What the task asks: Task for the records below: count the lines that contain the word "Umzug" and give only that number.

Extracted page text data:

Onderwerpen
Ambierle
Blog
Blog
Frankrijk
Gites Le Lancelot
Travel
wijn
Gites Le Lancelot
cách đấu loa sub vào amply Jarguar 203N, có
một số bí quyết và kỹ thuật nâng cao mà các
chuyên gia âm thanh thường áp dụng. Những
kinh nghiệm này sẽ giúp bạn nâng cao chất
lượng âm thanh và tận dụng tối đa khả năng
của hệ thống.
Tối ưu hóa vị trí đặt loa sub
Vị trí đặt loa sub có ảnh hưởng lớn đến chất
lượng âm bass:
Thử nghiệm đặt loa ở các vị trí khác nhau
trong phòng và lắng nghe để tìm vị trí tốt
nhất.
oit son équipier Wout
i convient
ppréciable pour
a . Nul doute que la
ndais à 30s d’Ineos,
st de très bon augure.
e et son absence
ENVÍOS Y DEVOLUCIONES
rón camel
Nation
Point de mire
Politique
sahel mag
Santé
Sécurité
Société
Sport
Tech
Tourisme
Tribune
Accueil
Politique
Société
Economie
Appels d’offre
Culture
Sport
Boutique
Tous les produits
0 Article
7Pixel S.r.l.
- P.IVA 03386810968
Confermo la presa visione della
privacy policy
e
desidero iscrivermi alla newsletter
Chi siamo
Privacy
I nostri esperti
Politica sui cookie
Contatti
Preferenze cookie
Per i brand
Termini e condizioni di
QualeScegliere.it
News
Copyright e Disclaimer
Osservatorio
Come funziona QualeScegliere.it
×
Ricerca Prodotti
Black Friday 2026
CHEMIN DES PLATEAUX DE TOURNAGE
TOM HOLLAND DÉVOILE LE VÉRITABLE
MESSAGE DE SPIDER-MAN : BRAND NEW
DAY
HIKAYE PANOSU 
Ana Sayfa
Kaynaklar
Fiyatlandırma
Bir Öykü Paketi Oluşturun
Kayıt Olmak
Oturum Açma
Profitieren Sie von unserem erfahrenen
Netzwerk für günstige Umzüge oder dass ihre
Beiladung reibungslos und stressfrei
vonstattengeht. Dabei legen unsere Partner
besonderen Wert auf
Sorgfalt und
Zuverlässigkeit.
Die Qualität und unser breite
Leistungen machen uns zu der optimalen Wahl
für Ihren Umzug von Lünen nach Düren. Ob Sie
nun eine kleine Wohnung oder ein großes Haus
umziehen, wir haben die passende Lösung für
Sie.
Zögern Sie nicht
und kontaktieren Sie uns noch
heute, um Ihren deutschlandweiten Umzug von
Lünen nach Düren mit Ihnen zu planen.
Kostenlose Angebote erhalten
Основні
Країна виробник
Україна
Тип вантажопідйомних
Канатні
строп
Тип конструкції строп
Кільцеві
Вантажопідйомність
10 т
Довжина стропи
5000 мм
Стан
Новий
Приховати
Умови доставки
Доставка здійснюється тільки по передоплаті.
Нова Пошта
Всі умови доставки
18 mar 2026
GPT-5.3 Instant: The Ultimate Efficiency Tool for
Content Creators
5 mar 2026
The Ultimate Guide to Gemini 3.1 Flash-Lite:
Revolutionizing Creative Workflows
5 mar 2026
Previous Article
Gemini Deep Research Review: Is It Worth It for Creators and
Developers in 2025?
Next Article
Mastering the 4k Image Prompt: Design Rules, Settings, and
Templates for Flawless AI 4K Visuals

Solved exercise: 2